Overall, it was great, and I'd definitely go again. It seems I saw them at the right time, they just postponed the rest of their tour til next year.


----------



## 5ronins (Jun 17, 2009)

was front row center for the halifax show last night, band was really tight scott seemed happy there too , very composed owned his space.

set list was kinda greatist hits album where i would rather have heard still remains, mc5 heaven and hot rods or dumb love, but that only would only have added to the great show they put on it didn;t take away from what was presented.

oh i got robert deleo's guitar pick

crowd of about 5000 plus/minus


----------



## fretboard (May 31, 2006)

I would have thought around 3,500 - 4,000 at the show in Kingston last Saturday.

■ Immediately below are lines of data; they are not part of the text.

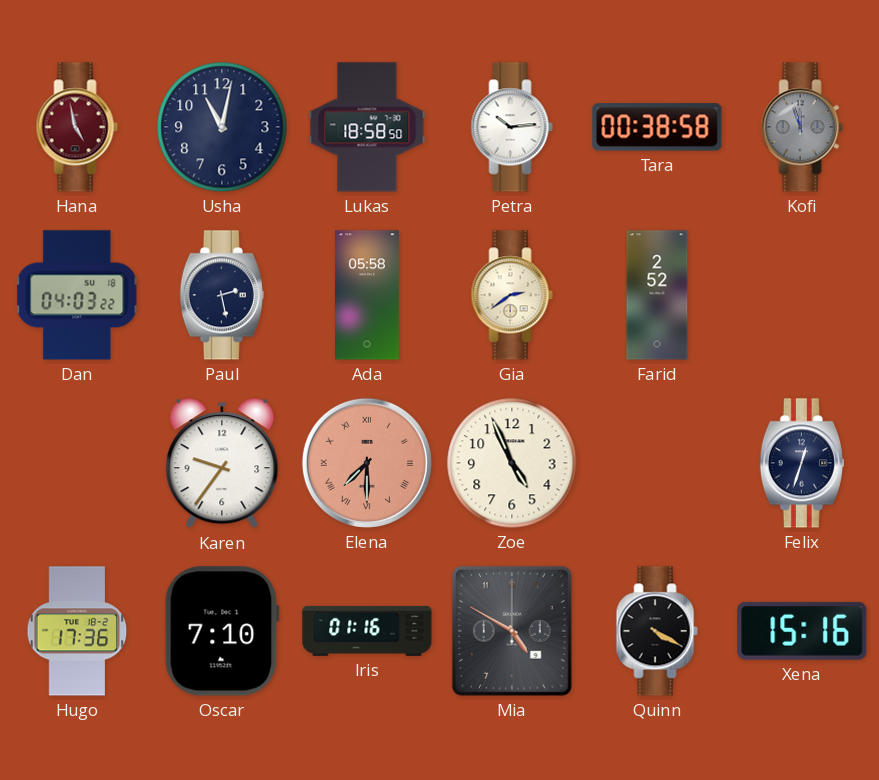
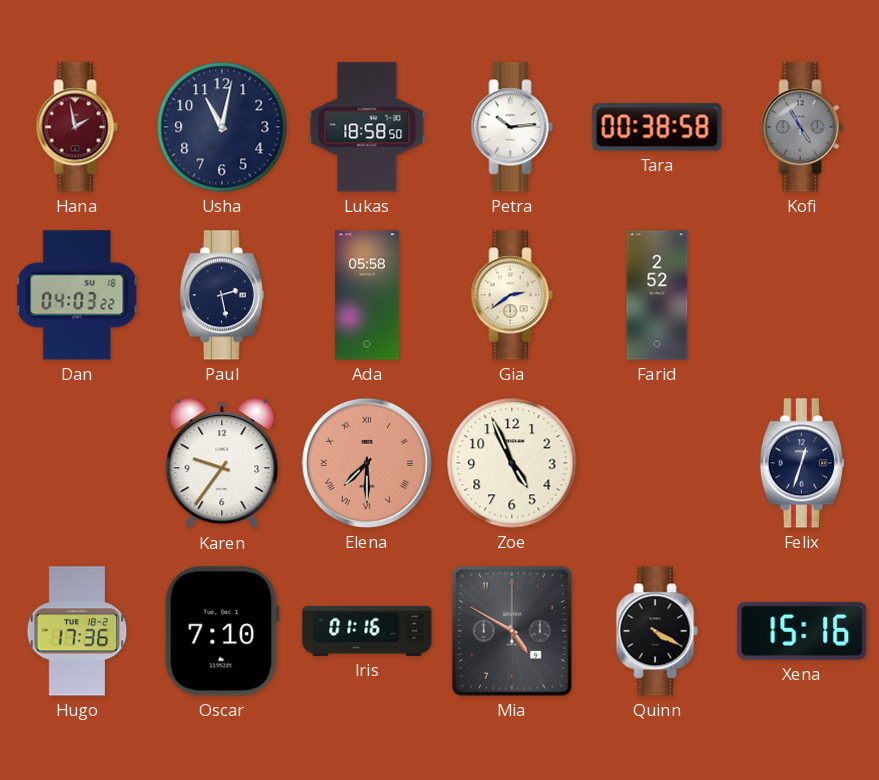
Hana: 4:58 -> 1:58
Kofi: 11:57 -> 4:55
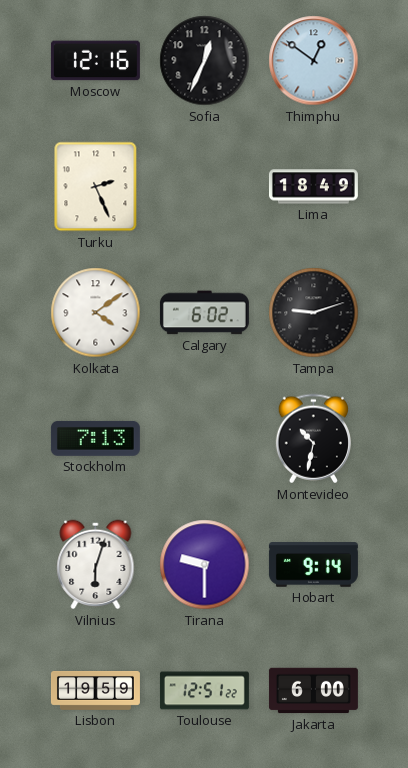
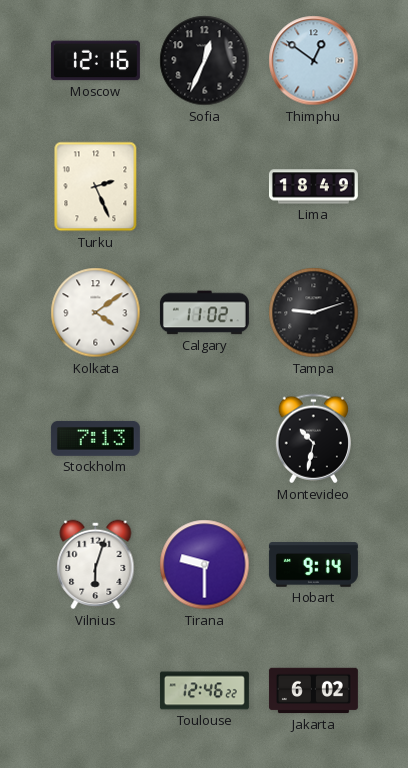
Calgary: 6:02 -> 11:02
Lisbon: 19:59 -> none
Toulouse: 12:51 -> 12:46
Jakarta: 6:00 -> 6:02
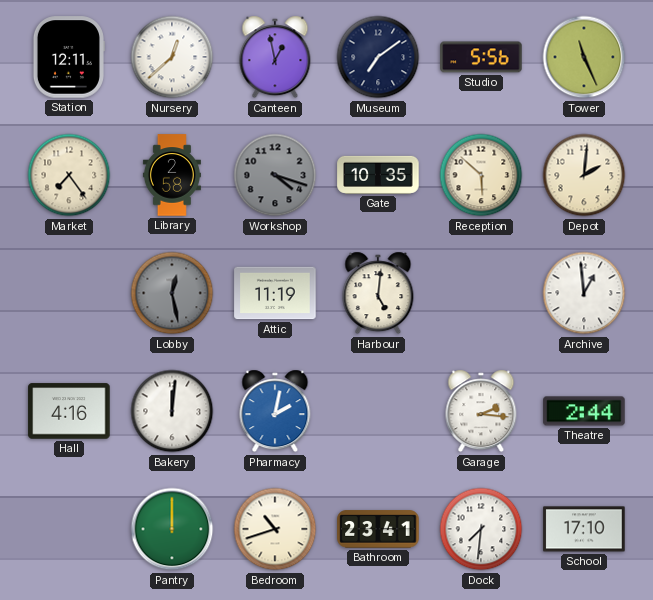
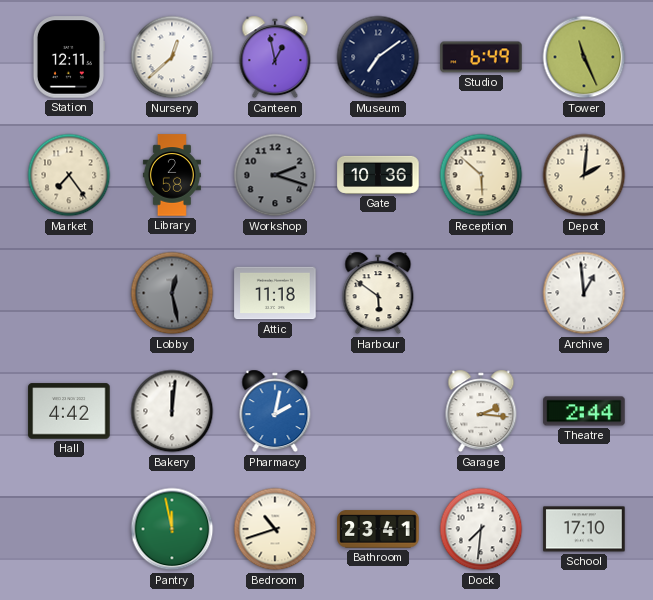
Studio: 5:56 -> 6:49
Workshop: 4:18 -> 2:18
Gate: 10:35 -> 10:36
Attic: 11:19 -> 11:18
Harbour: 5:01 -> 5:51
Hall: 4:16 -> 4:42
Pantry: 12:00 -> 11:58
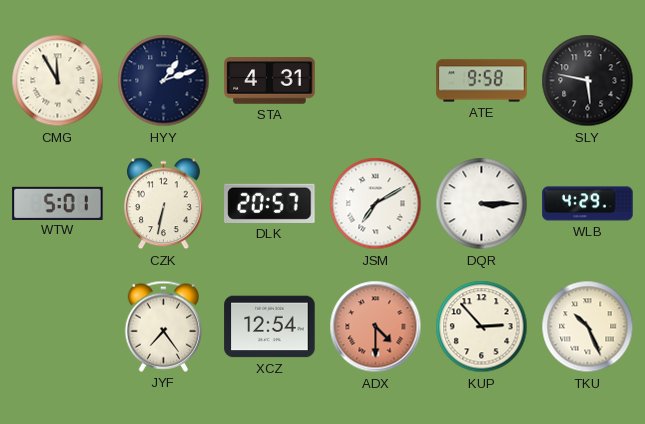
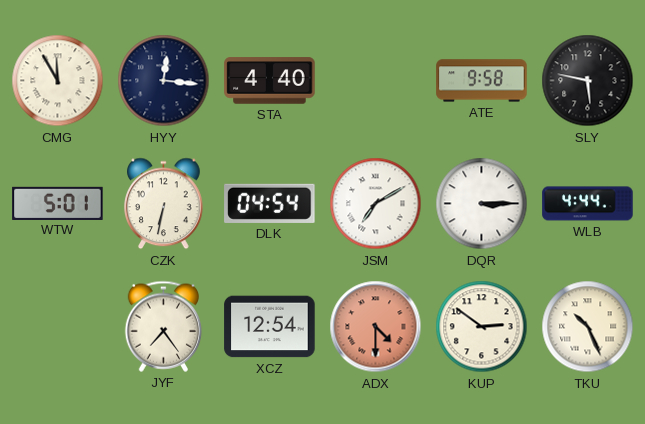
HYY: 1:12 -> 12:16
STA: 4:31 -> 4:40
DLK: 20:57 -> 04:54
WLB: 4:29 -> 4:44
KUP: 2:53 -> 2:51
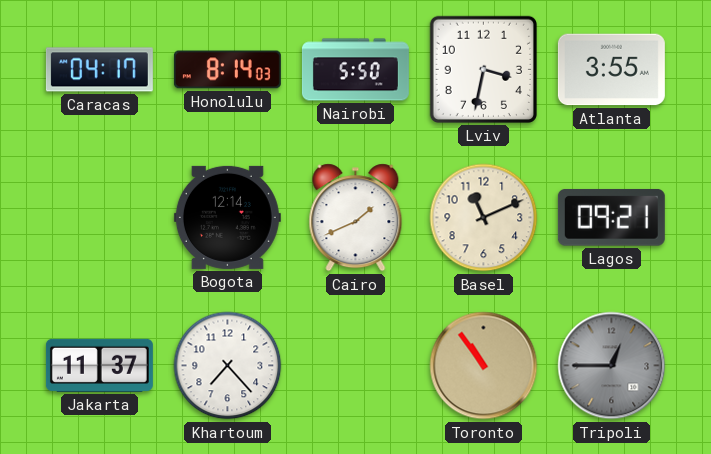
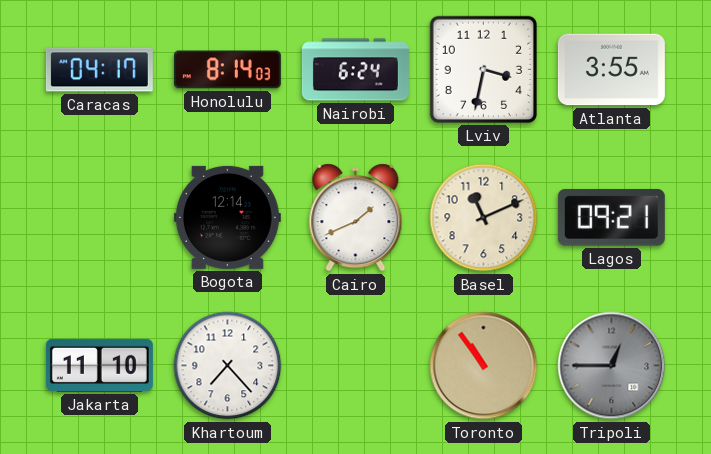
Nairobi: 5:50 -> 6:24
Jakarta: 11:37 -> 11:10
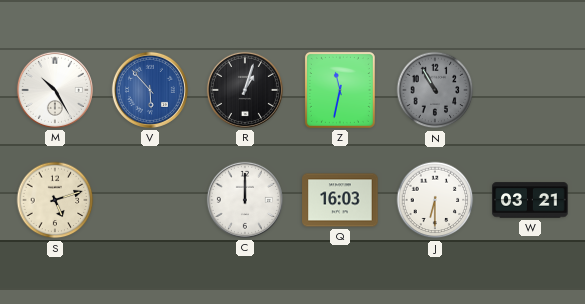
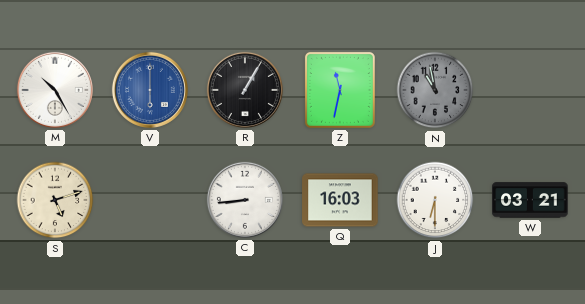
V: 5:53 -> 6:00
R: 1:03 -> 1:05
N: 10:55 -> 10:58
C: 12:00 -> 8:44
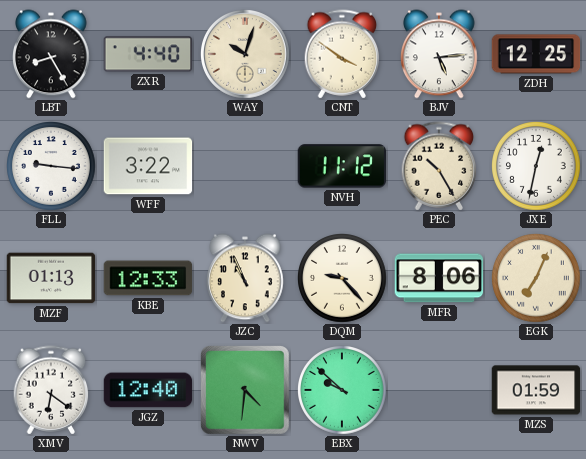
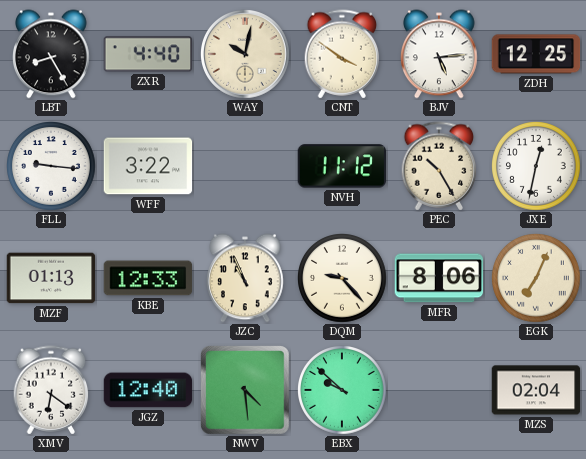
WAY: 10:03 -> 10:02
NWV: 4:31 -> 4:29
MZS: 01:59 -> 02:04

Don't believe there was much of a variation in the setlists across the country. As best as my buddy and I could recall, this is probably pretty close...

1. Meatplow
2. Wicked Garden 
3. Vasoline 
4. Big Empty 
5. Lounge Fly 
6. Army Ants
7. Sour Girl 
8. Creep 
9. Cracker Man 
10. Plush 
11. Interstate Love Song 
12. Seven Caged Tigers 
13. Down 
14. Sex Type Thing 
15. Jam 
16. Sin 
17. Unglued 
18. Dead & Bloated 
19. Trippin On A Hole In A Paper Heart

Good times - I'd go see 'em again. Trippy scene in Kingston with Queens winning their football game Saturday afternoon and the Santa Claus parade rollin' right by the arena in the early evening.


----------



## smorgdonkey (Jun 23, 2008)

I took in the Halifax show Tuesday night. I was pleasantly surprised. I didn't even know they were in town until that day when a friend of mine called and told me he had seen the Moncton show the night before. They did a marathon in Moncton I guess whereas Halifax got about 90 STP minutes. From my vantage point there were about 2500 people just on the floor so I would think that attendance was up around the 7000 mark (still just a guess).


----------



## 5ronins (Jun 17, 2009)

hey smorg? who opened for STP in hali?


----------